(Collected data)
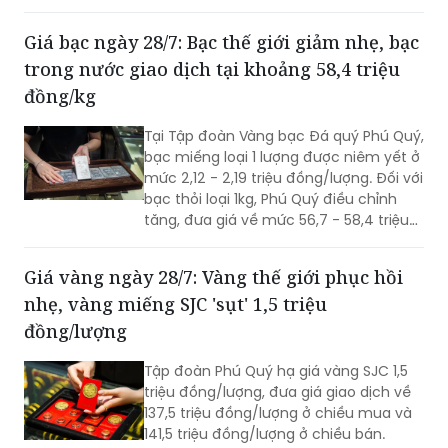
và xương đùi gà đông lạnh không rõ
nguồn gốc, có dấu hiệu chuyển màu,
Giá bạc ngày 28/7: Bạc thế giới giảm nhẹ, bạc
bốc mùi hôi thối.
trong nước giao dịch tại khoảng 58,4 triệu
đồng/kg
Tại Tập đoàn Vàng bạc Đá quý Phú Quý,
bạc miếng loại 1 lượng được niêm yết ở
mức 2,12 - 2,19 triệu đồng/lượng. Đối với
bạc thỏi loại 1kg, Phú Quý điều chỉnh
tăng, đưa giá về mức 56,7 - 58,4 triệu
đồng/kg.
Giá vàng ngày 28/7: Vàng thế giới phục hồi
nhẹ, vàng miếng SJC 'sụt' 1,5 triệu
đồng/lượng
Tập đoàn Phú Quý hạ giá vàng SJC 1,5
triệu đồng/lượng, đưa giá giao dịch về
137,5 triệu đồng/lượng ở chiều mua và
141,5 triệu đồng/lượng ở chiều bán.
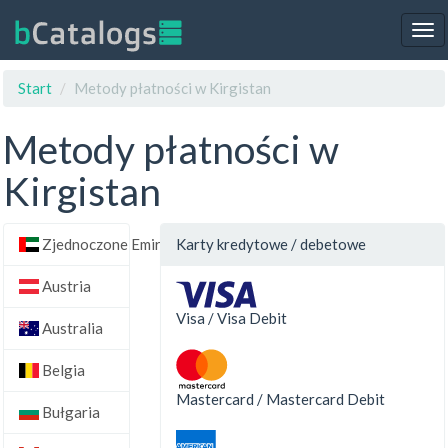
Tog
nav
Start
Metody płatności w Kirgistan
Metody płatności w
Kirgistan
Zjednoczone Emiraty Arabskie
Karty kredytowe / debetowe
Austria
Visa / Visa Debit
Australia
Belgia
Mastercard / Mastercard Debit
Bułgaria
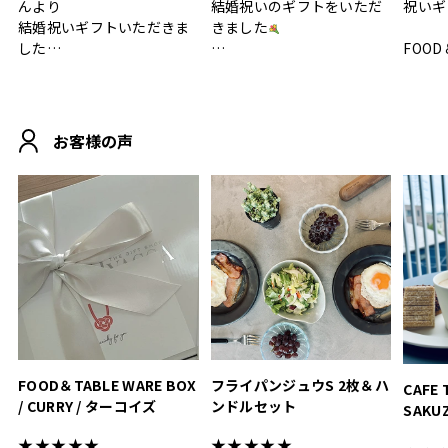
んより
結婚祝いのギフトをいただ
祝いギ
結婚祝いギフトいただきま
きました
した
FOOD
.
シンプルで朝のパンタイム
/ 9°/
MOHEIM CUP BOX / サンド
にぴったり
ホワイト＆ブラック
柔らかい手触りで使い心地
白無垢
.
も◎
に入り
お客様の声
おうちカフェもお洒落にな
って嬉しい𖠚 ⡱
素敵なギフトを
真っ白
.
ありがとうございました
いいの
#hyacca #結婚祝い
#hyacca #結婚祝い
#結婚祝
#お祝い #プレゼント
淡色女
結婚祝
色イン
FOOD＆TABLE WARE BOX
フライパンジュウS 2枚＆ハ
CAFE 
/ CURRY / ターコイズ
ンドルセット
SAKU
ト
★★★★★
★★★★★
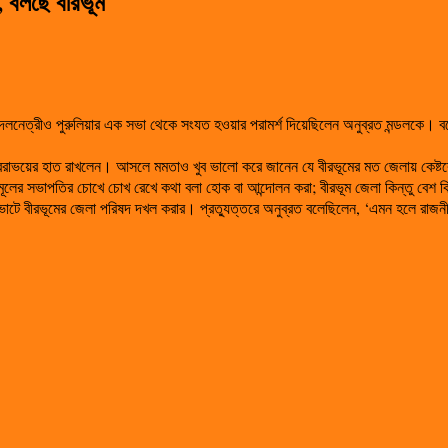
, বলছে বীরভূম
 দলনেত্রীও পুরুলিয়ার এক সভা থেকে সংযত হওয়ার পরামর্শ দিয়েছিলেন অনুব্রত মন্ডলকে।
বরাভয়ের হাত রাখলেন। আসলে মমতাও খুব ভালো করে জানেন যে বীরভূমের মত জেলায় কেষ্টকে ছ
লের সভাপতির চোখে চোখ রেখে কথা বলা হোক বা আন্দোলন করা; বীরভূম জেলা কিন্তু বেশ কিছ
়েত ভোটে বীরভূমের জেলা পরিষদ দখল করার। প্রত্যুত্তরে অনুব্রত বলেছিলেন, ‘এমন হলে রাজনী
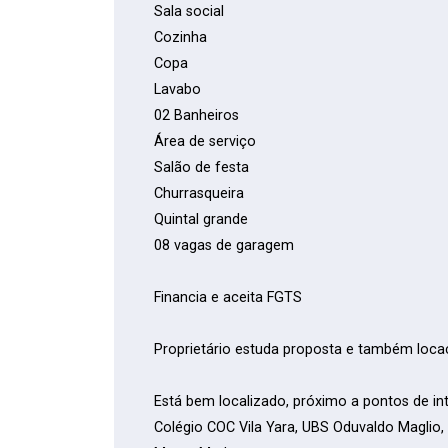
Sala social
Cozinha
Copa
Lavabo
02 Banheiros
Área de serviço
Salão de festa
Churrasqueira
Quintal grande
08 vagas de garagem
Financia e aceita FGTS
Proprietário estuda proposta e também lo
Está bem localizado, próximo a pontos de in
Colégio COC Vila Yara, UBS Oduvaldo Maglio,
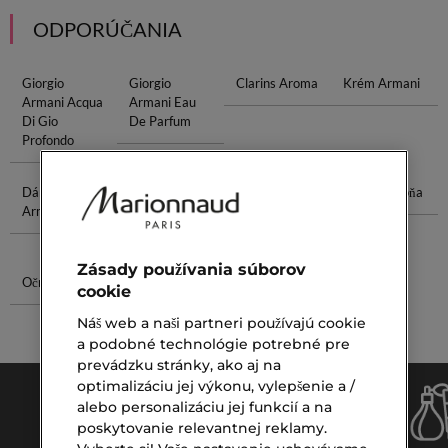
ODPORÚČANIA
Giorgio
Giorgio
Clarins Aroma
Krém Armani
Armani Acqua
Armani Eau
Di Gio
De Parfum
Profondo
Dámska
Lancôme
Nočný Krém
Dámska Vôňa
Armani
Pleťové
Na Tvár
Krémy
Zásady používania súborov
Očné Paletky
Podklad Od
cookie
Yves Saint
Laurent
Náš web a naši partneri používajú cookie
a podobné technológie potrebné pre
prevádzku stránky, ako aj na
optimalizáciu jej výkonu, vylepšenie a /
alebo personalizáciu jej funkcií a na
poskytovanie relevantnej reklamy.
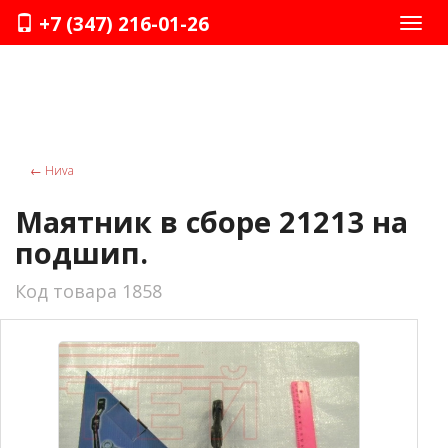
+7 (347) 216-01-26
Нави
←
Ниvа
Маятник в сборе 21213 на
подшип.
Код товара 1858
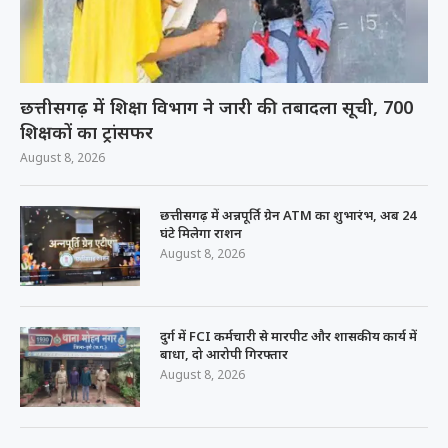
छत्तीसगढ़ में शिक्षा विभाग ने जारी की तबादला सूची, 700
शिक्षकों का ट्रांसफर
August 8, 2026
छत्तीसगढ़ में अन्नपूर्ति ग्रेन ATM का शुभारंभ, अब 24
घंटे मिलेगा राशन
August 8, 2026
दुर्ग में FCI कर्मचारी से मारपीट और शासकीय कार्य में
बाधा, दो आरोपी गिरफ्तार
August 8, 2026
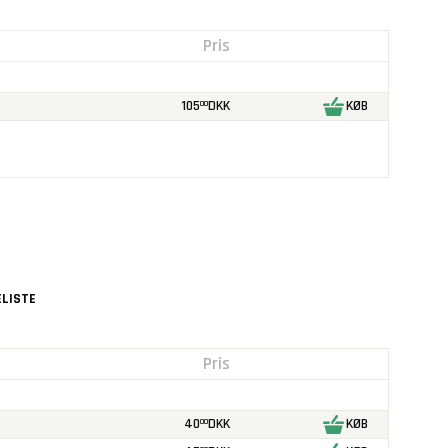
Pris
105
DKK
KØB
00
LISTE
Pris
40
DKK
KØB
00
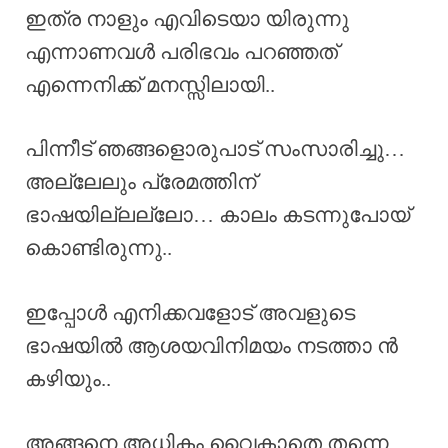
ഇത്ര നാളും എവിടെയാ യിരുന്നു
എന്നാണവൾ പരിഭവം പറഞ്ഞത്
എന്നെനിക്ക് മനസ്സിലായി..
പിന്നീട് ഞങ്ങളൊരുപാട് സംസാരിച്ചു…
അല്ലേലും പ്രേമത്തിന്
ഭാഷയില്ലല്ലോ… കാലം കടന്നുപോയ്
കൊണ്ടിരുന്നു..
ഇപ്പോൾ എനിക്കവളോട് അവളുടെ
ഭാഷയിൽ ആശയവിനിമയം നടത്താ ൻ
കഴിയും..
അങ്ങനെ അധികം വൈകാതെ തന്നെ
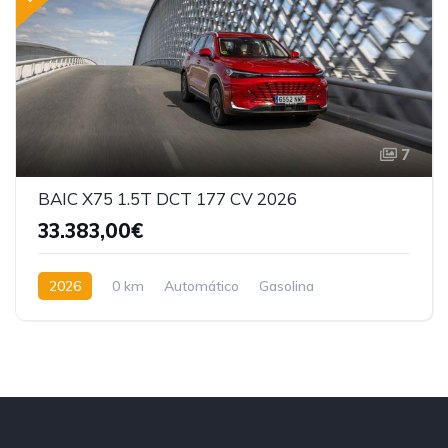
7
BAIC X75 1.5T DCT 177 CV 2026
33.383,00€
2026
0 km
Automático
Gasolina
Tracción delantera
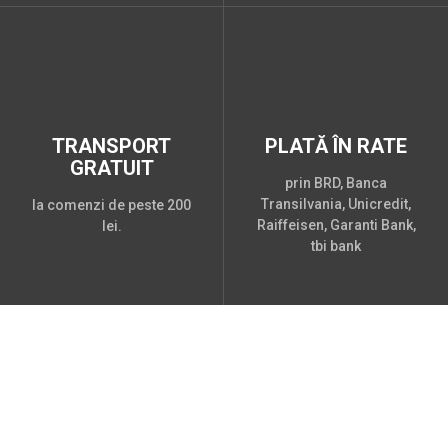
TRANSPORT
PLATĂ ÎN RATE
GRATUIT
prin BRD, Banca
Transilvania, Unicredit,
la comenzi de peste 200
Raiffeisen, Garanti Bank,
lei.
tbi bank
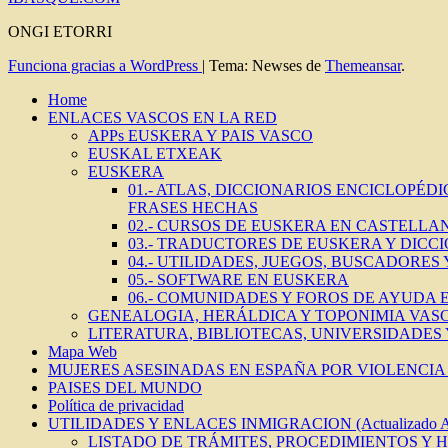
ONGI ETORRI
Funciona gracias a WordPress
|
Tema: Newses de
Themeansar
.
Home
ENLACES VASCOS EN LA RED
APPs EUSKERA Y PAIS VASCO
EUSKAL ETXEAK
EUSKERA
01.- ATLAS, DICCIONARIOS ENCICLOPÉD
FRASES HECHAS
02.- CURSOS DE EUSKERA EN CASTELLAN
03.- TRADUCTORES DE EUSKERA Y DICC
04.- UTILIDADES, JUEGOS, BUSCADORES
05.- SOFTWARE EN EUSKERA
06.- COMUNIDADES Y FOROS DE AYUDA
GENEALOGIA, HERÁLDICA Y TOPONIMIA VAS
LITERATURA, BIBLIOTECAS, UNIVERSIDADES
Mapa Web
MUJERES ASESINADAS EN ESPAÑA POR VIOLENCIA 
PAISES DEL MUNDO
Política de privacidad
UTILIDADES Y ENLACES INMIGRACION (Actualizado 
LISTADO DE TRÁMITES, PROCEDIMIENTOS Y 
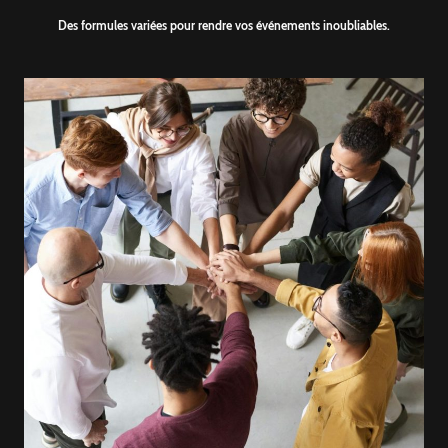
Des formules variées pour rendre vos événements inoubliables.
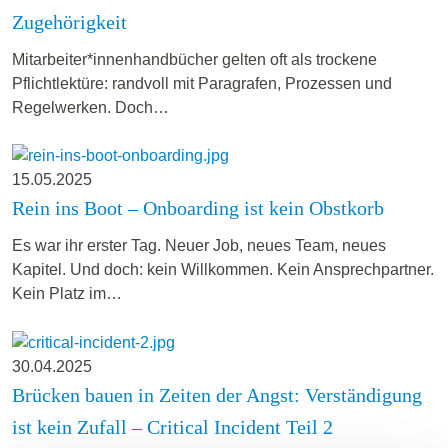
Zugehörigkeit
Mitarbeiter*innenhandbücher gelten oft als trockene
Pflichtlektüre: randvoll mit Paragrafen, Prozessen und
Regelwerken. Doch…
15.05.2025
Rein ins Boot – Onboarding ist kein Obstkorb
Es war ihr erster Tag. Neuer Job, neues Team, neues
Kapitel. Und doch: kein Willkommen. Kein Ansprechpartner.
Kein Platz im…
30.04.2025
Brücken bauen in Zeiten der Angst: Verständigung
ist kein Zufall – Critical Incident Teil 2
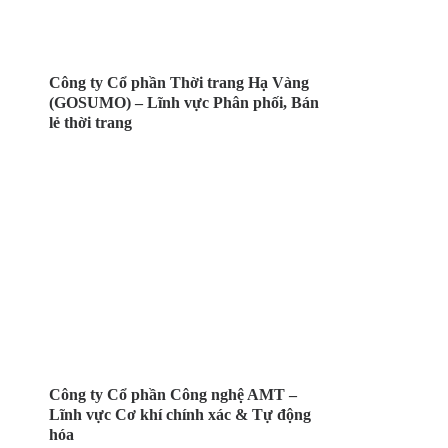
Công ty Cổ phần Thời trang Hạ Vàng
(GOSUMO) – Lĩnh vực Phân phối, Bán
lẻ thời trang
Công ty Cổ phần Công nghệ AMT –
Lĩnh vực Cơ khí chính xác & Tự động
hóa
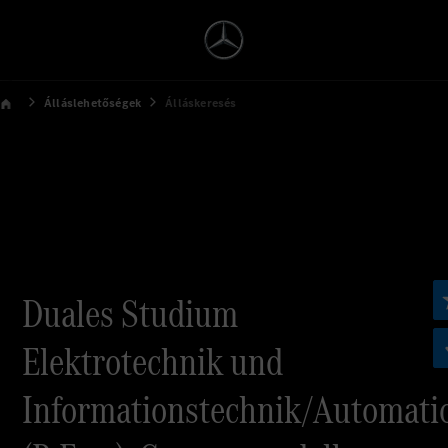
Álláslehetőségek
Álláskeresés
Duales Studium
Elektrotechnik und
Informationstechnik/Automati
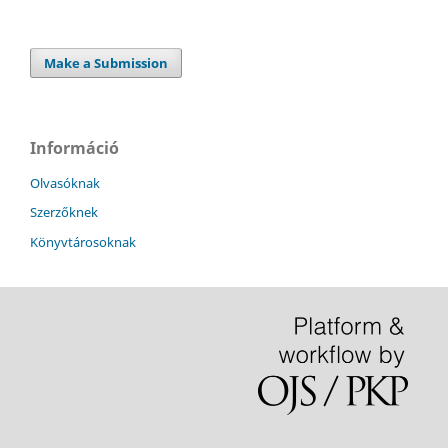
Make a Submission
Információ
Olvasóknak
Szerzőknek
Könyvtárosoknak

**Problem to work on:**
Line count for the word "đồng": please state how many lines of the records above contain it, and nothing else.

**Result for this task:**
7